Within the listing below, show every line that contains the word "from".

......

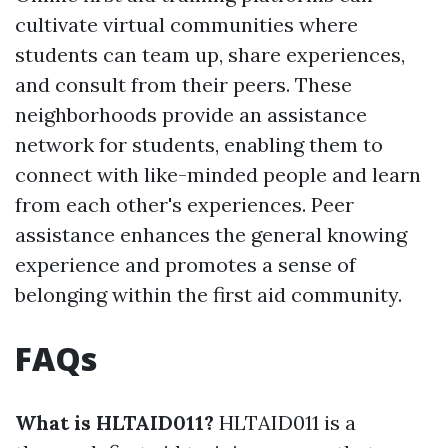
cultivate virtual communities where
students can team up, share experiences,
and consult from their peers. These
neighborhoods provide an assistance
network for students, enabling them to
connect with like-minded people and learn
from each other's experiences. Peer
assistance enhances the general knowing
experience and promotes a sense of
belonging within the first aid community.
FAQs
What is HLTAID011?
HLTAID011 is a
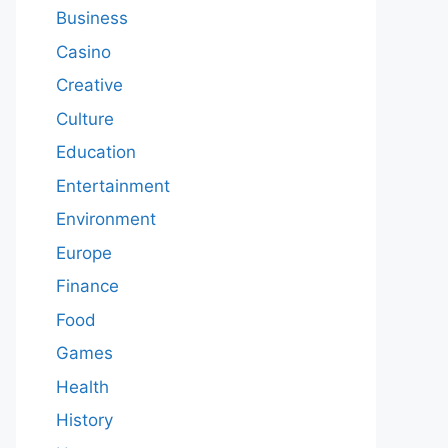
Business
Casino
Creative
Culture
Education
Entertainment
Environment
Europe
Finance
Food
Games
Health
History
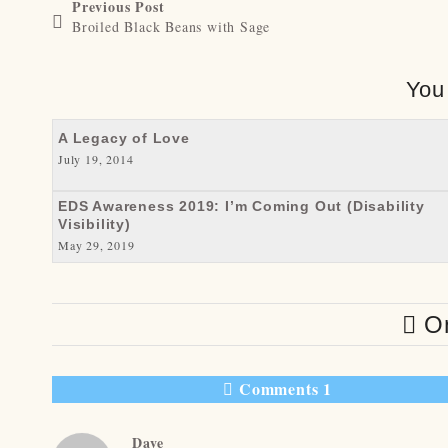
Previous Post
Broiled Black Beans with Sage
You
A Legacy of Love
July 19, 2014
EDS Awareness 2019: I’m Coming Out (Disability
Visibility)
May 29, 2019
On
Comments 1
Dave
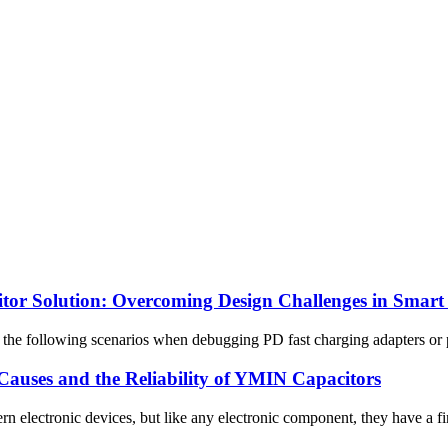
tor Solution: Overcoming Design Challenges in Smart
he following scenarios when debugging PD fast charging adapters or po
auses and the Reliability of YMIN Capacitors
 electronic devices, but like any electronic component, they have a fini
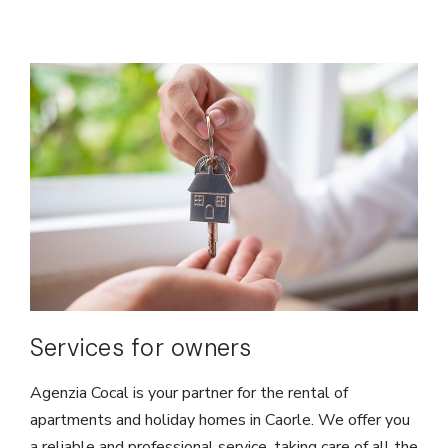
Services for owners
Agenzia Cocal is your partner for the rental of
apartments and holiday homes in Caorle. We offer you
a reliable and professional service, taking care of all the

......

• **Task output**
and consult from their peers. These
from each other's experiences. Peer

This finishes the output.